Il se demandait si, avec un peu de concentration et de silence, il serait possible de revenir en arrière, de remonter jusqu'à la source d'un événement inexplicable comme la disparition prématurée d'un pharaon adolescent.


Il n'avait pas rencontré cet individu dans un lieu tapissé de hiéroglyphes ou dans l'atelier d'un sculpteur mais dans une taverne à bière où il était entré parce qu'il mourait de soif un triste jour de tempête de sable. Les murs de l'estancot tremblaient, commençaient à se fissurer sous les coups de butoir du vent séthien.

L'homme ne répondit pas à ses premières questions puis déclara : Je suis comme toi un magma de possibles, de données plus ou moins fausses, plus ou moins exactes. Rien ne nous oppose et rien ne nous unit; nous nous sommes pourtant rencontrés dans ce lieu improbable où nous a jeté le vent.

Ces paroles qui n'avaient rien d'anodines me figèrent tel Don Juan devant la statue du Commandeur.

Il me demanda si j'avais été foudroyé, si j'avais conduit un rituel, si je savais rédiger un texte en écriture rétrograde, si j'étais capable de me confier à un inconnu. Je balbutiai des réponses brouillonnes, de celles qu'on fait quand on ne sait pas quoi dire ou qu'on a peur d'être démasqué.


Entre deux propos désordonnés je lui avouai que je ne croyais pas en l'existence des dieux démiurges se prétendant capables de créer un monde de toutes pièces.

Il rétorqua que j'étais un bon garçon, peut-être un peu vert mais prometteur.

A ce moment de l'histoire, je ne savais plus si nous étions sous le règne d'Amenhotep III ou de Léopold II.

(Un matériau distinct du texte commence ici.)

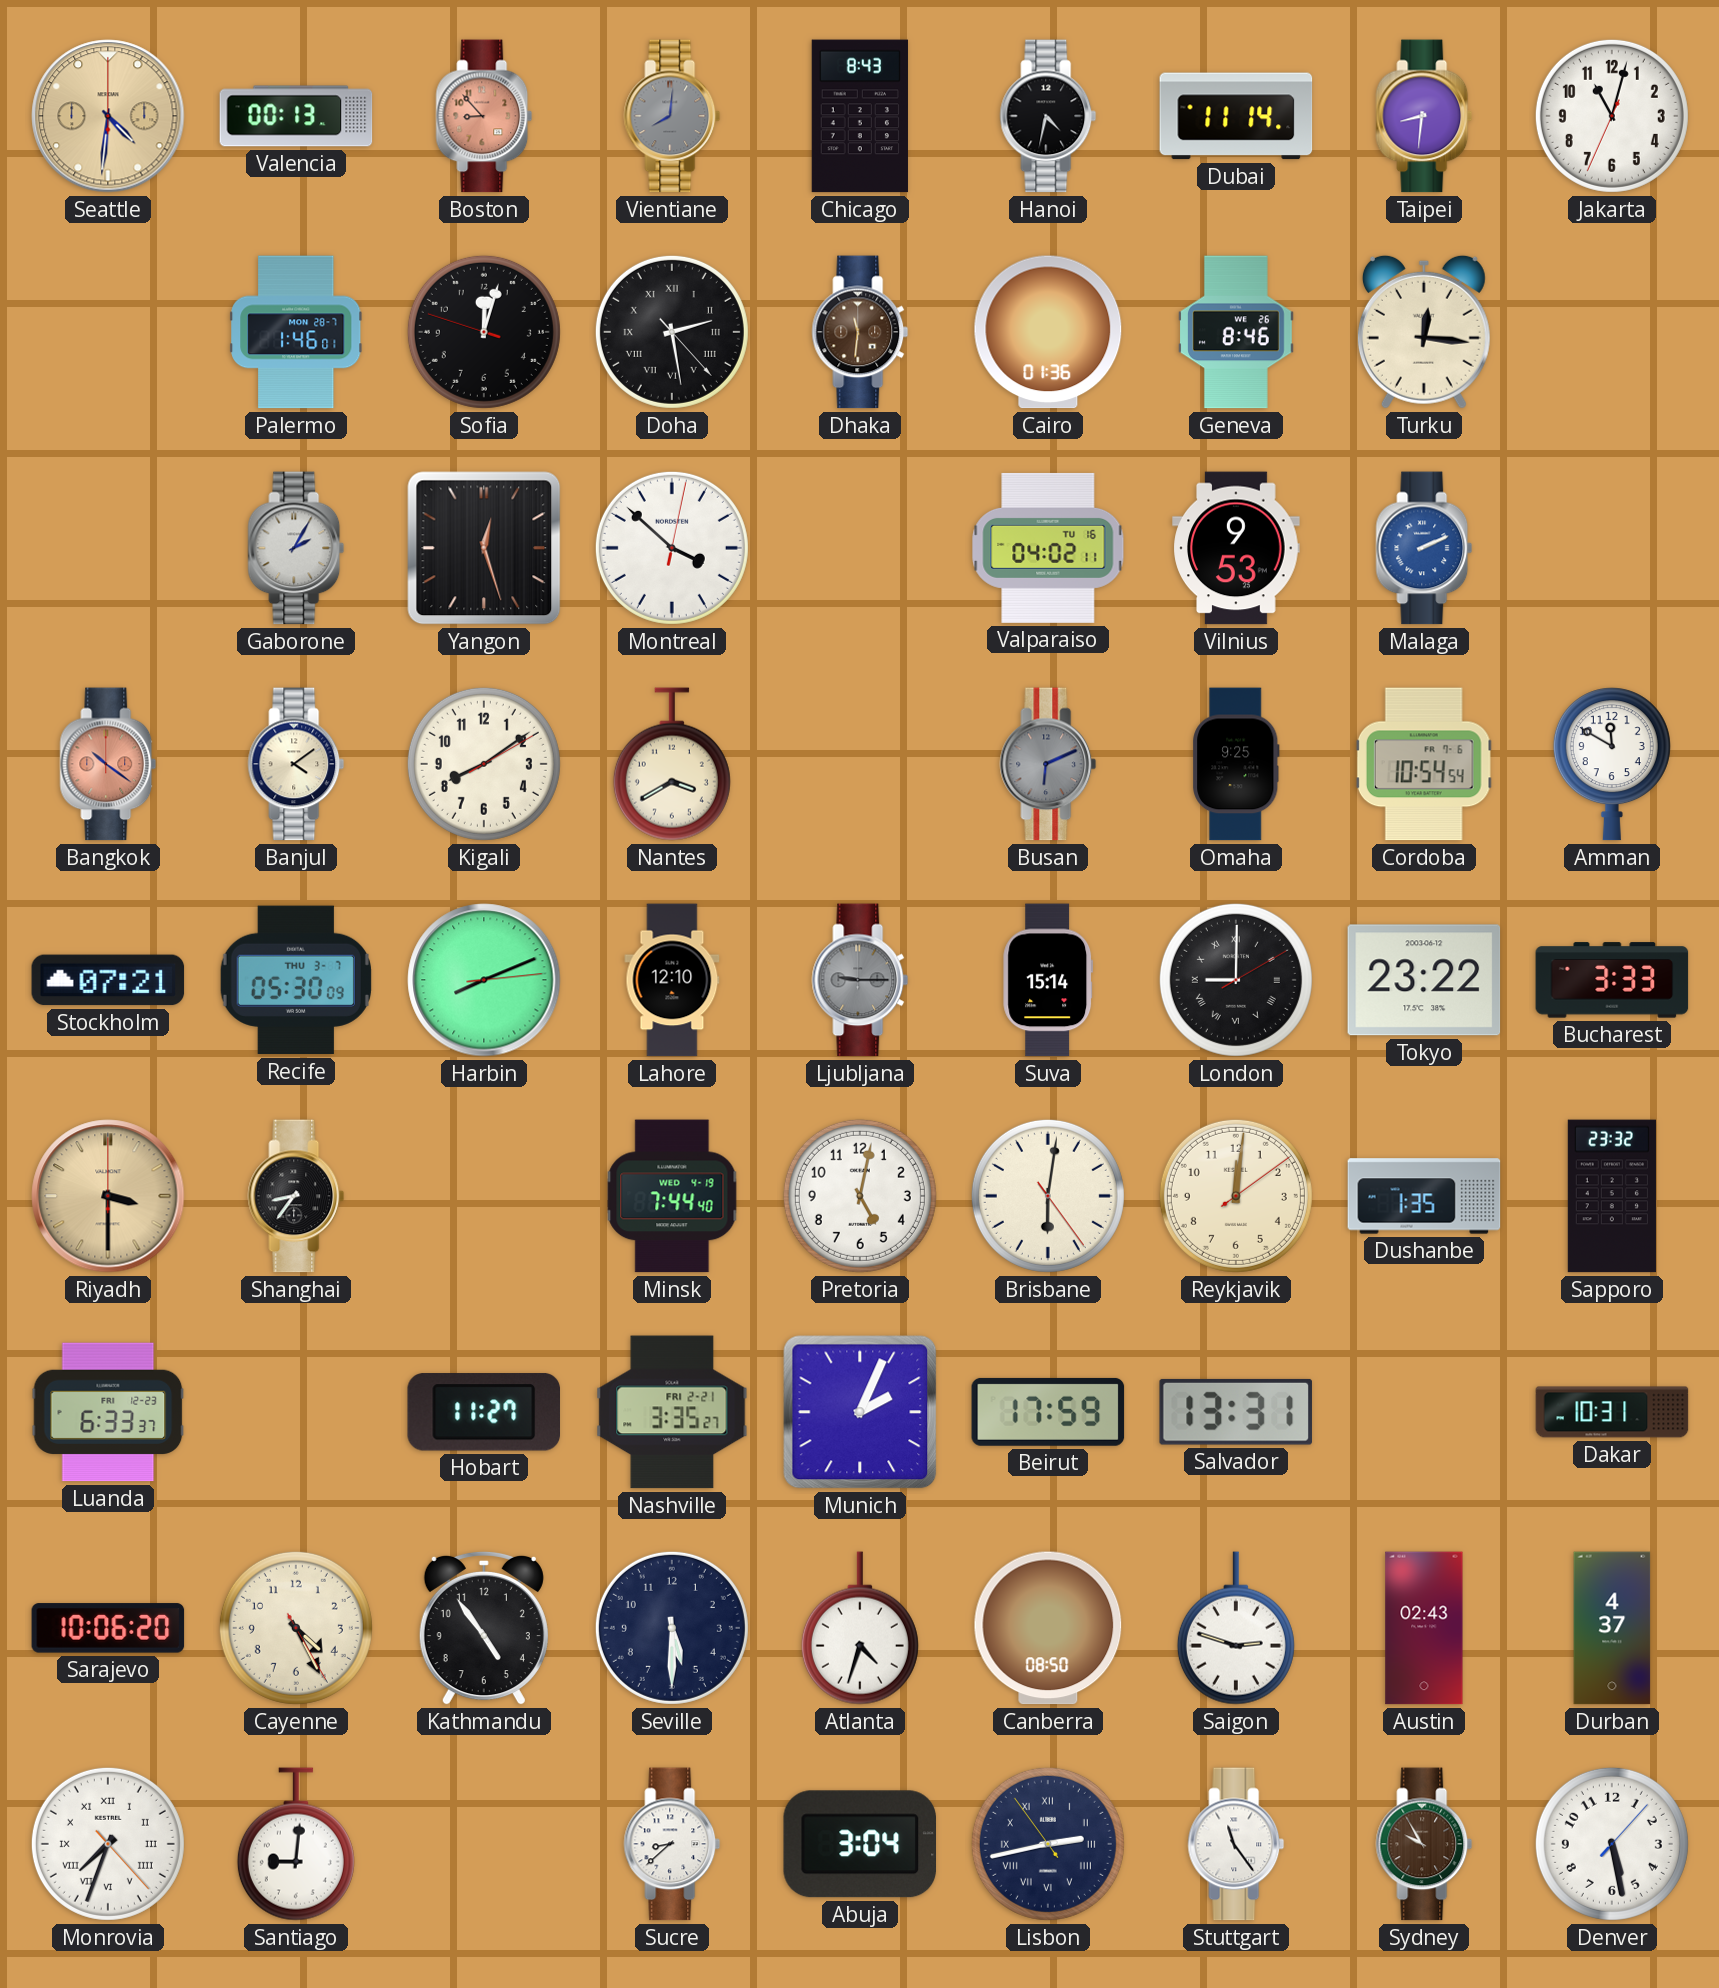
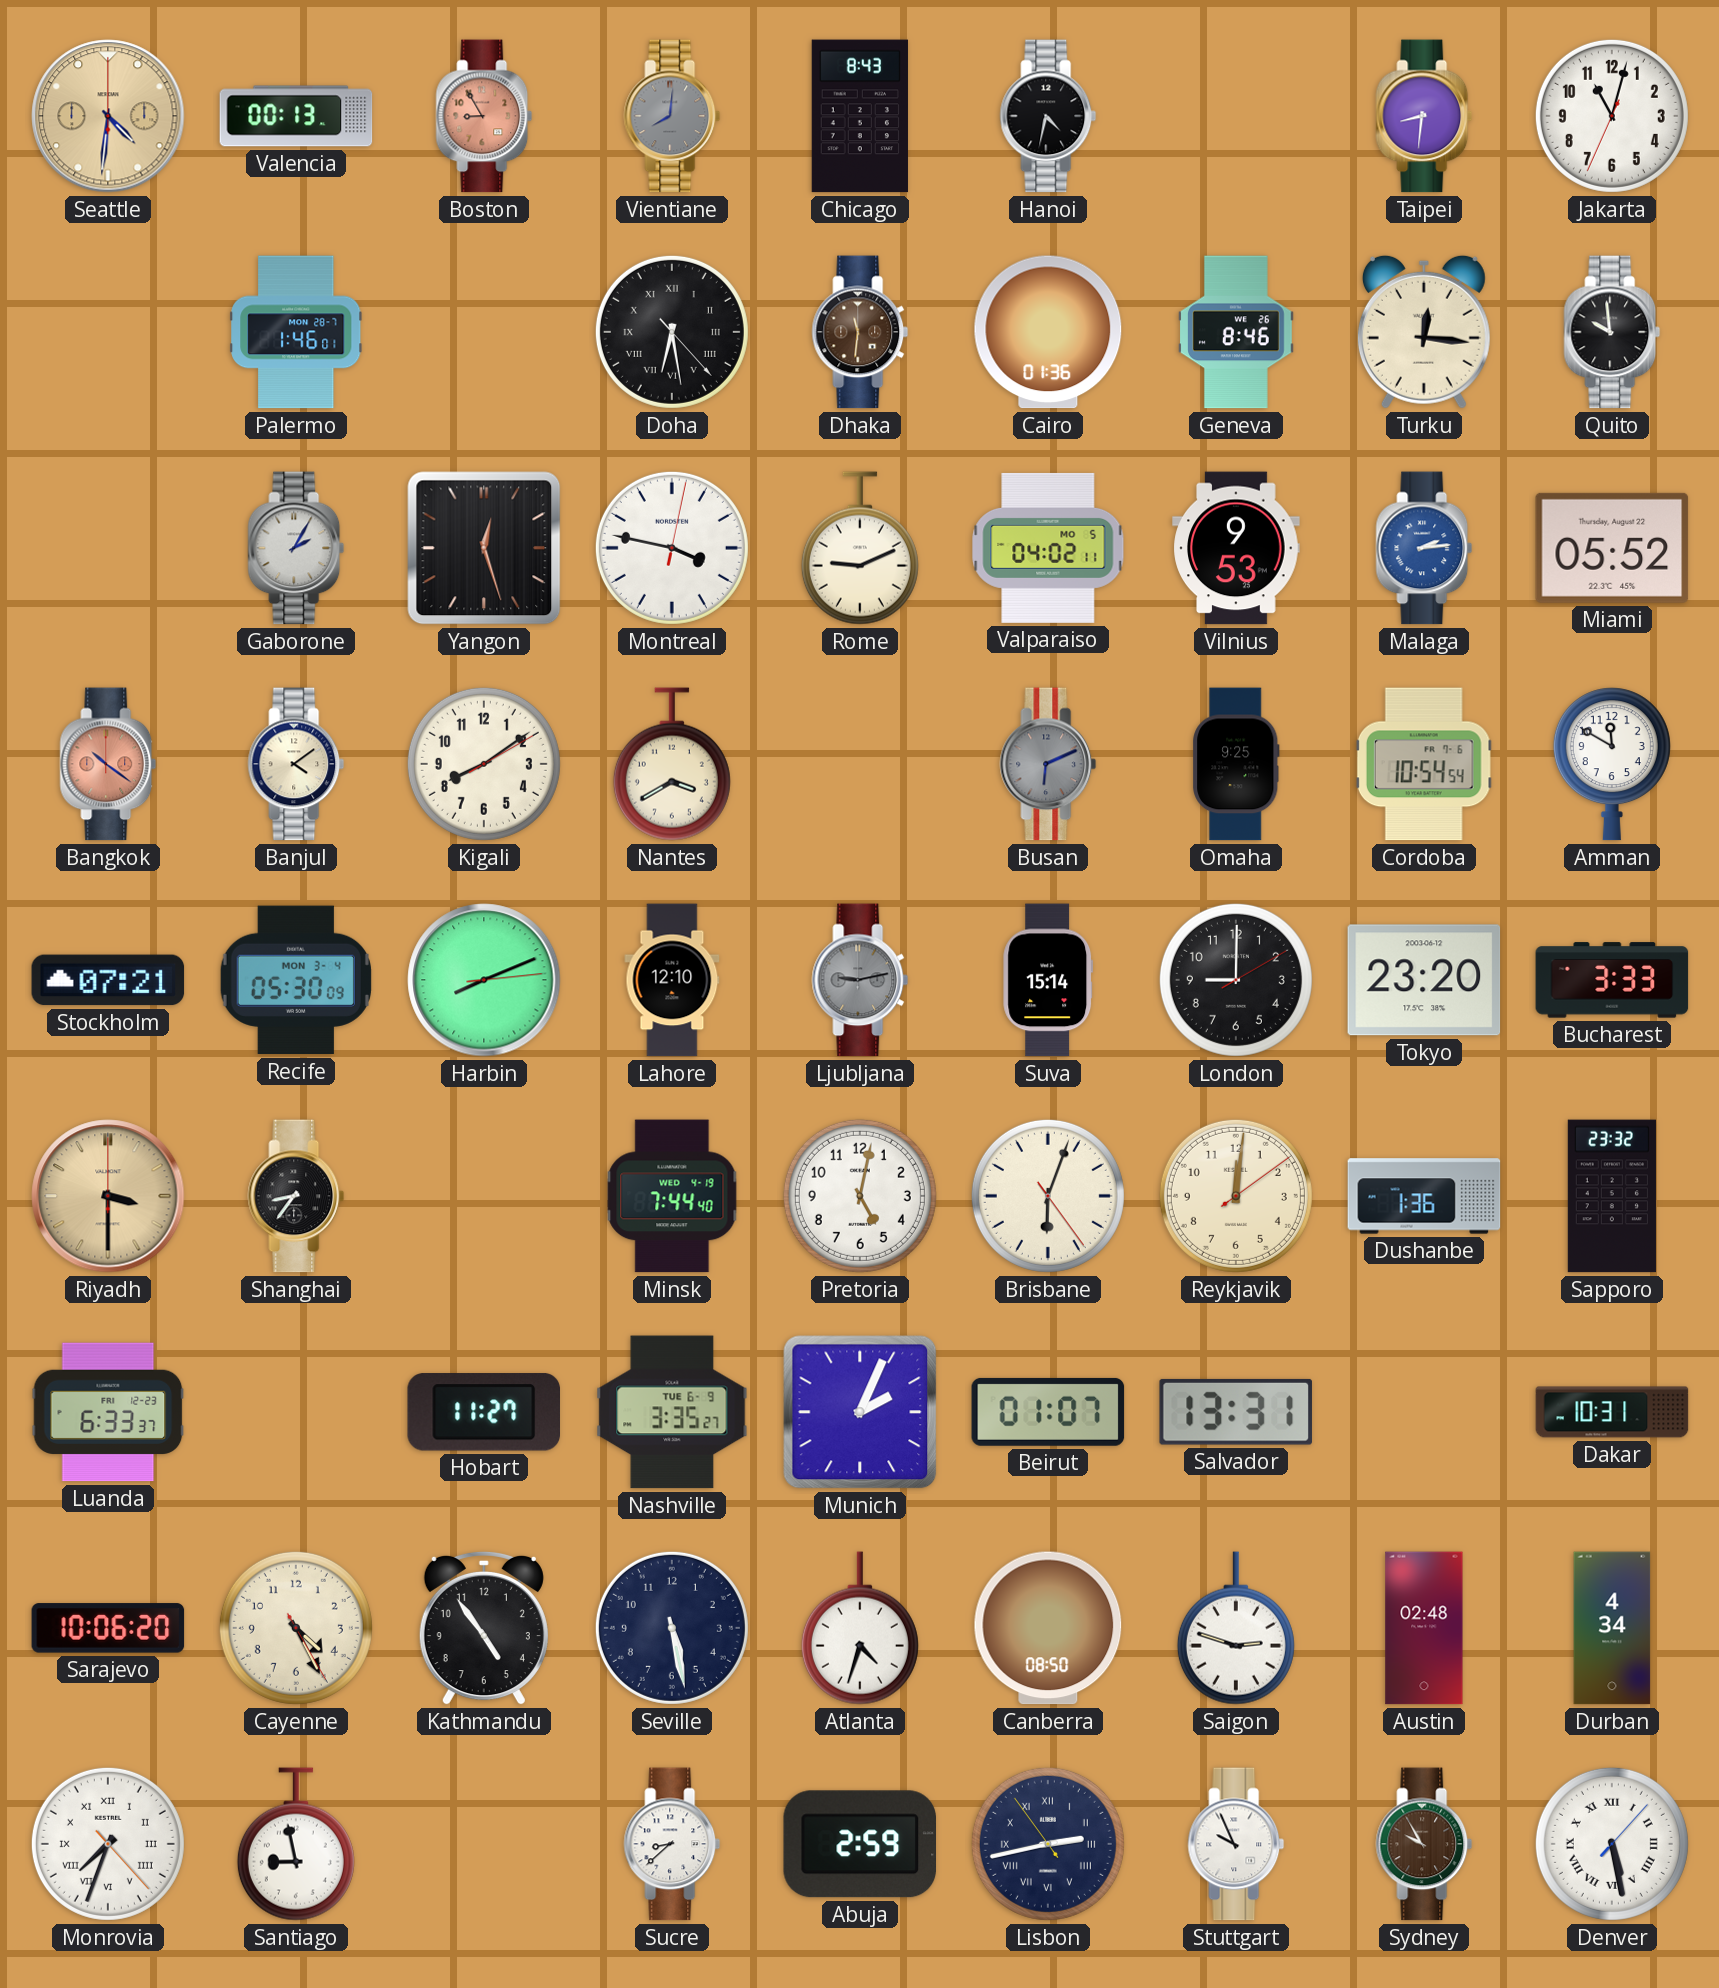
Boston: 8:53 -> 8:55
Dubai: 11:14 -> none
Sofia: 12:02 -> none
Doha: 2:28 -> 6:28
Quito: none -> 9:59
Montreal: 3:52 -> 3:47
Rome: none -> 9:11
Valparaiso date: TU 16 -> MO 5
Malaga: 2:11 -> 2:14
Miami: none -> 05:52
Recife date: THU 3-7 -> MON 3-4
Ljubljana: 9:15 -> 9:13
London numerals: Roman -> Arabic
Tokyo: 23:22 -> 23:20
Brisbane: 6:01 -> 6:03
Dushanbe: 1:35 -> 1:36
Nashville date: FRI 2-21 -> TUE 6-9
Beirut: 17:59 -> 01:07
Seville: 5:30 -> 5:28
Austin: 02:43 -> 02:48
Durban: 4:37 -> 4:34
Santiago: 9:01 -> 8:58
Abuja: 3:04 -> 2:59
Stuttgart: 11:24 -> 9:56
Denver numerals: Arabic -> Roman
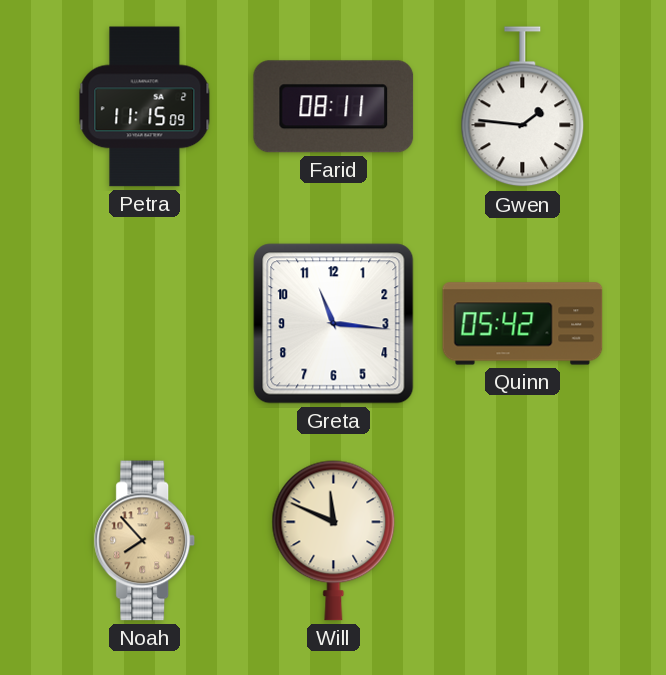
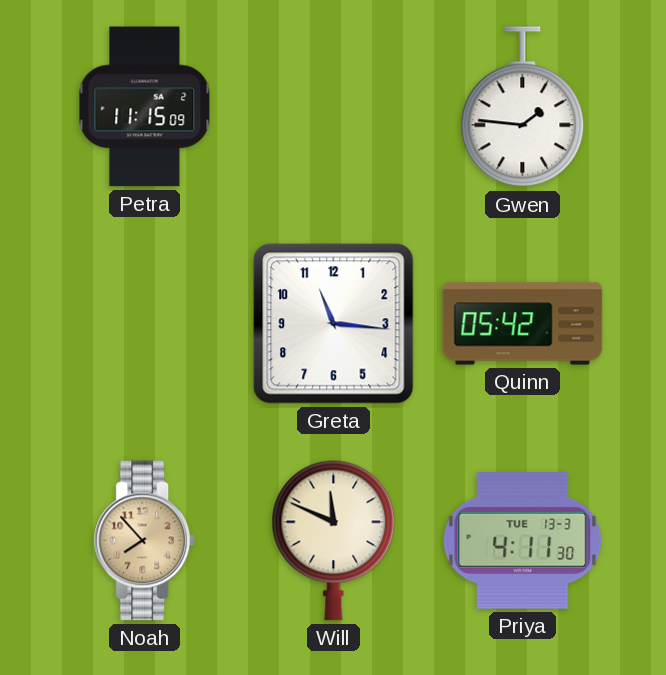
Farid: 08:11 -> none
Priya: none -> 4:11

La première fois où il me proposa de m'immerger dans les eaux croupissantes qui cernent l'île souterraine de l'Osiréion où pullulent de répugnants silures, j'ai refusé.

Revenu là après bien des errances, j'ai accepté sa proposition mais lui avait déjà plongé dans les eaux tièdes du Noun alors que j'aurais volontiers bu avec lui une de ces bières dont les Egyptiens ont le secret.

Je sais seulement qu'il a disparu non loin de là.